§ **PROBLEM**
In the data below, which lines hold "filled"? Copy every one.

Start of THE INPUT

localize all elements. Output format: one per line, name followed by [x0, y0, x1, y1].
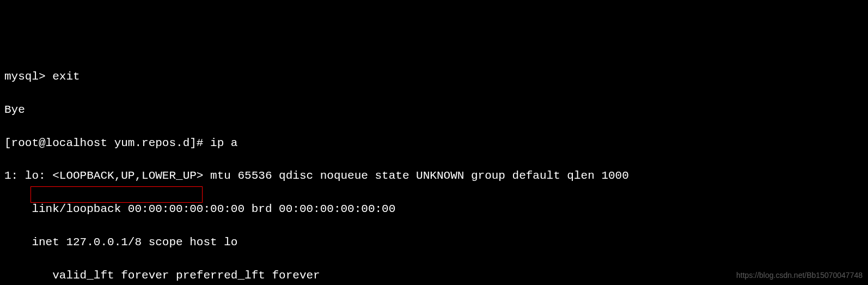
terminal-line-prompt-ipa: [root@localhost yum.repos.d]# ip a: [4, 135, 864, 151]
terminal-line-lo-valid1: valid_lft forever preferred_lft forever: [4, 268, 864, 284]
terminal-line-mysql-exit: mysql> exit: [4, 69, 864, 85]
terminal-line-iface-lo: 1: lo: <LOOPBACK,UP,LOWER_UP> mtu 65536 …: [4, 168, 864, 184]
terminal-line-bye: Bye: [4, 102, 864, 118]
watermark-text: https://blog.csdn.net/Bb15070047748: [736, 270, 863, 281]
terminal-line-lo-inet: inet 127.0.0.1/8 scope host lo: [4, 234, 864, 251]
terminal-line-lo-link: link/loopback 00:00:00:00:00:00 brd 00:0…: [4, 201, 864, 217]
highlight-annotation: [30, 186, 203, 203]
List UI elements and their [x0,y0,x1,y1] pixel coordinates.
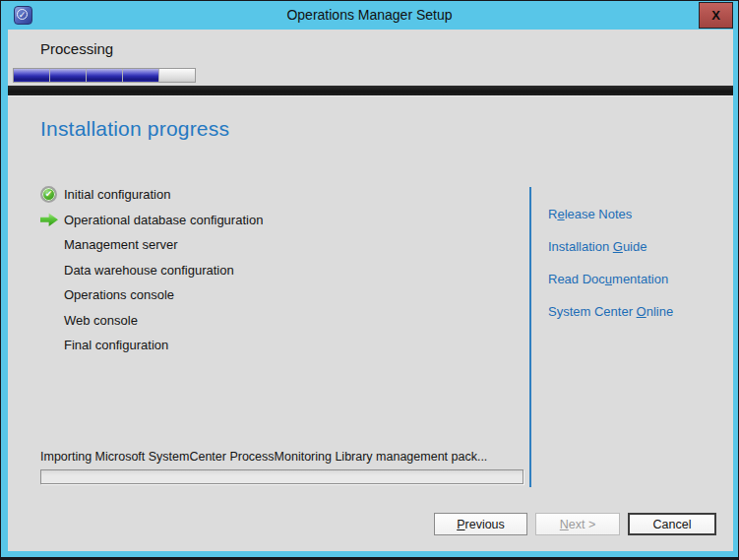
step-label: Initial configuration [64,187,170,202]
progress-segment-filled [14,69,50,82]
previous-button[interactable]: Previous [434,513,527,535]
check-icon [40,186,57,203]
wizard-progress-indicator [13,68,196,83]
progress-segment-filled [87,69,123,82]
window-title: Operations Manager Setup [1,7,738,23]
close-icon[interactable]: X [699,2,733,29]
step-row: Web console [40,308,263,334]
step-label: Management server [64,237,178,252]
next-button[interactable]: Next > [535,513,620,535]
setup-window: ✓ Operations Manager Setup X Processing … [0,0,739,560]
step-row: Operational database configuration [40,208,263,233]
progress-segment-filled [123,69,159,82]
header-separator-band [8,86,733,96]
content-panel: Processing Installation progress Initial… [8,30,733,551]
step-row: Operations console [40,282,263,308]
page-title: Installation progress [40,117,229,141]
wizard-stage-title: Processing [40,40,113,57]
step-label: Web console [64,313,138,328]
titlebar[interactable]: ✓ Operations Manager Setup X [1,1,738,30]
step-label: Data warehouse configuration [64,263,234,278]
progress-segment-empty [159,69,195,82]
link-read-documentation[interactable]: Read Documentation [548,272,673,286]
step-label: Operations console [64,287,174,302]
step-row: Final configuration [40,333,263,358]
links-divider [529,187,531,487]
current-task-status: Importing Microsoft SystemCenter Process… [40,450,487,464]
progress-segment-filled [50,69,87,82]
installation-steps-list: Initial configuration Operational databa… [40,182,263,358]
link-installation-guide[interactable]: Installation Guide [548,239,673,254]
step-row: Management server [40,232,263,258]
link-system-center-online[interactable]: System Center Online [548,304,673,319]
step-row: Initial configuration [40,182,263,208]
step-label: Operational database configuration [64,213,263,227]
step-label: Final configuration [64,338,168,352]
arrow-icon [40,213,58,226]
link-release-notes[interactable]: Release Notes [548,207,673,221]
cancel-button[interactable]: Cancel [628,513,716,535]
task-progress-bar [40,469,523,484]
help-links: Release Notes Installation Guide Read Do… [548,207,673,337]
step-row: Data warehouse configuration [40,258,263,283]
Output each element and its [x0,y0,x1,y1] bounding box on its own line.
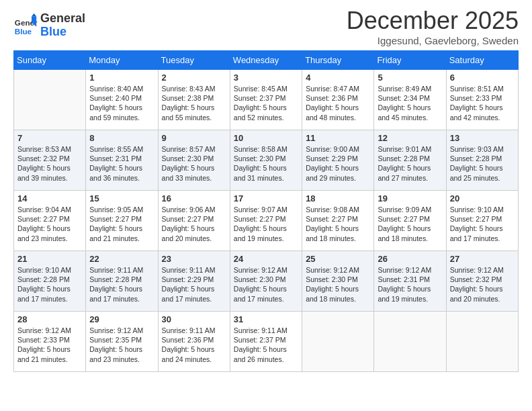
title-block: December 2025 Iggesund, Gaevleborg, Swed… [347,7,519,46]
day-info: Sunrise: 9:12 AM Sunset: 2:35 PM Dayligh… [89,326,154,364]
day-info: Sunrise: 9:12 AM Sunset: 2:32 PM Dayligh… [450,265,515,304]
calendar-cell: 20Sunrise: 9:10 AM Sunset: 2:27 PM Dayli… [446,191,518,251]
calendar-cell: 27Sunrise: 9:12 AM Sunset: 2:32 PM Dayli… [446,251,518,312]
day-info: Sunrise: 8:40 AM Sunset: 2:40 PM Dayligh… [89,84,154,122]
calendar-table: SundayMondayTuesdayWednesdayThursdayFrid… [13,50,519,372]
calendar-cell [302,312,374,372]
day-number: 13 [450,133,515,143]
calendar-cell: 2Sunrise: 8:43 AM Sunset: 2:38 PM Daylig… [158,70,230,130]
col-header-wednesday: Wednesday [230,51,302,70]
day-info: Sunrise: 9:10 AM Sunset: 2:28 PM Dayligh… [17,265,82,304]
day-info: Sunrise: 9:11 AM Sunset: 2:36 PM Dayligh… [162,326,226,364]
calendar-cell [374,312,446,372]
day-info: Sunrise: 9:11 AM Sunset: 2:28 PM Dayligh… [89,265,154,304]
month-title: December 2025 [347,7,519,35]
day-info: Sunrise: 8:43 AM Sunset: 2:38 PM Dayligh… [162,84,226,122]
svg-text:Blue: Blue [15,26,32,35]
day-number: 4 [306,73,370,83]
calendar-cell: 14Sunrise: 9:04 AM Sunset: 2:27 PM Dayli… [14,191,86,251]
calendar-cell: 16Sunrise: 9:06 AM Sunset: 2:27 PM Dayli… [158,191,230,251]
calendar-week-row: 21Sunrise: 9:10 AM Sunset: 2:28 PM Dayli… [14,251,519,312]
day-info: Sunrise: 8:58 AM Sunset: 2:30 PM Dayligh… [234,144,298,183]
calendar-cell: 8Sunrise: 8:55 AM Sunset: 2:31 PM Daylig… [86,130,158,191]
day-number: 8 [89,133,154,143]
day-number: 29 [89,314,154,324]
calendar-week-row: 28Sunrise: 9:12 AM Sunset: 2:33 PM Dayli… [14,312,519,372]
calendar-cell: 9Sunrise: 8:57 AM Sunset: 2:30 PM Daylig… [158,130,230,191]
col-header-sunday: Sunday [14,51,86,70]
day-info: Sunrise: 9:04 AM Sunset: 2:27 PM Dayligh… [17,205,82,243]
calendar-cell [446,312,518,372]
col-header-monday: Monday [86,51,158,70]
day-number: 6 [450,73,515,83]
day-info: Sunrise: 8:45 AM Sunset: 2:37 PM Dayligh… [234,84,298,122]
calendar-cell: 4Sunrise: 8:47 AM Sunset: 2:36 PM Daylig… [302,70,374,130]
calendar-cell: 15Sunrise: 9:05 AM Sunset: 2:27 PM Dayli… [86,191,158,251]
day-info: Sunrise: 9:08 AM Sunset: 2:27 PM Dayligh… [306,205,370,243]
col-header-tuesday: Tuesday [158,51,230,70]
day-number: 19 [378,193,442,203]
day-number: 1 [89,73,154,83]
day-info: Sunrise: 8:51 AM Sunset: 2:33 PM Dayligh… [450,84,515,122]
day-number: 26 [378,254,442,264]
day-number: 21 [17,254,82,264]
day-info: Sunrise: 8:53 AM Sunset: 2:32 PM Dayligh… [17,144,82,183]
day-number: 18 [306,193,370,203]
calendar-cell: 13Sunrise: 9:03 AM Sunset: 2:28 PM Dayli… [446,130,518,191]
logo: General Blue General Blue [13,12,85,39]
calendar-cell: 11Sunrise: 9:00 AM Sunset: 2:29 PM Dayli… [302,130,374,191]
calendar-cell: 5Sunrise: 8:49 AM Sunset: 2:34 PM Daylig… [374,70,446,130]
day-number: 16 [162,193,226,203]
day-number: 11 [306,133,370,143]
calendar-cell: 3Sunrise: 8:45 AM Sunset: 2:37 PM Daylig… [230,70,302,130]
logo-blue-text: Blue [40,25,66,38]
day-number: 31 [234,314,298,324]
day-info: Sunrise: 9:00 AM Sunset: 2:29 PM Dayligh… [306,144,370,183]
day-number: 17 [234,193,298,203]
day-info: Sunrise: 9:07 AM Sunset: 2:27 PM Dayligh… [234,205,298,243]
day-info: Sunrise: 9:12 AM Sunset: 2:30 PM Dayligh… [306,265,370,304]
day-info: Sunrise: 9:12 AM Sunset: 2:30 PM Dayligh… [234,265,298,304]
calendar-cell: 28Sunrise: 9:12 AM Sunset: 2:33 PM Dayli… [14,312,86,372]
col-header-friday: Friday [374,51,446,70]
calendar-cell: 7Sunrise: 8:53 AM Sunset: 2:32 PM Daylig… [14,130,86,191]
day-number: 10 [234,133,298,143]
svg-marker-3 [32,13,36,17]
calendar-cell: 22Sunrise: 9:11 AM Sunset: 2:28 PM Dayli… [86,251,158,312]
calendar-cell: 10Sunrise: 8:58 AM Sunset: 2:30 PM Dayli… [230,130,302,191]
calendar-cell: 29Sunrise: 9:12 AM Sunset: 2:35 PM Dayli… [86,312,158,372]
day-info: Sunrise: 8:57 AM Sunset: 2:30 PM Dayligh… [162,144,226,183]
day-number: 25 [306,254,370,264]
day-number: 7 [17,133,82,143]
calendar-header-row: SundayMondayTuesdayWednesdayThursdayFrid… [14,51,519,70]
calendar-cell: 12Sunrise: 9:01 AM Sunset: 2:28 PM Dayli… [374,130,446,191]
day-number: 14 [17,193,82,203]
calendar-cell: 18Sunrise: 9:08 AM Sunset: 2:27 PM Dayli… [302,191,374,251]
day-number: 28 [17,314,82,324]
calendar-cell: 23Sunrise: 9:11 AM Sunset: 2:29 PM Dayli… [158,251,230,312]
day-number: 23 [162,254,226,264]
day-number: 5 [378,73,442,83]
day-info: Sunrise: 9:11 AM Sunset: 2:29 PM Dayligh… [162,265,226,304]
calendar-cell: 25Sunrise: 9:12 AM Sunset: 2:30 PM Dayli… [302,251,374,312]
day-number: 24 [234,254,298,264]
day-info: Sunrise: 9:03 AM Sunset: 2:28 PM Dayligh… [450,144,515,183]
day-number: 22 [89,254,154,264]
calendar-week-row: 1Sunrise: 8:40 AM Sunset: 2:40 PM Daylig… [14,70,519,130]
calendar-cell [14,70,86,130]
day-info: Sunrise: 9:01 AM Sunset: 2:28 PM Dayligh… [378,144,442,183]
day-number: 30 [162,314,226,324]
day-info: Sunrise: 9:12 AM Sunset: 2:31 PM Dayligh… [378,265,442,304]
day-info: Sunrise: 8:55 AM Sunset: 2:31 PM Dayligh… [89,144,154,183]
col-header-thursday: Thursday [302,51,374,70]
calendar-cell: 26Sunrise: 9:12 AM Sunset: 2:31 PM Dayli… [374,251,446,312]
col-header-saturday: Saturday [446,51,518,70]
calendar-cell: 30Sunrise: 9:11 AM Sunset: 2:36 PM Dayli… [158,312,230,372]
day-info: Sunrise: 9:12 AM Sunset: 2:33 PM Dayligh… [17,326,82,364]
day-number: 3 [234,73,298,83]
calendar-cell: 6Sunrise: 8:51 AM Sunset: 2:33 PM Daylig… [446,70,518,130]
calendar-cell: 21Sunrise: 9:10 AM Sunset: 2:28 PM Dayli… [14,251,86,312]
calendar-cell: 1Sunrise: 8:40 AM Sunset: 2:40 PM Daylig… [86,70,158,130]
page-header: General Blue General Blue December 2025 … [13,7,519,46]
calendar-cell: 31Sunrise: 9:11 AM Sunset: 2:37 PM Dayli… [230,312,302,372]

End of THE INPUT

§ **TASK RESPONSE**
progress-segment-filled [14,69,50,82]
progress-segment-filled [87,69,123,82]
progress-segment-filled [123,69,159,82]
progress-segment-filled [50,69,87,82]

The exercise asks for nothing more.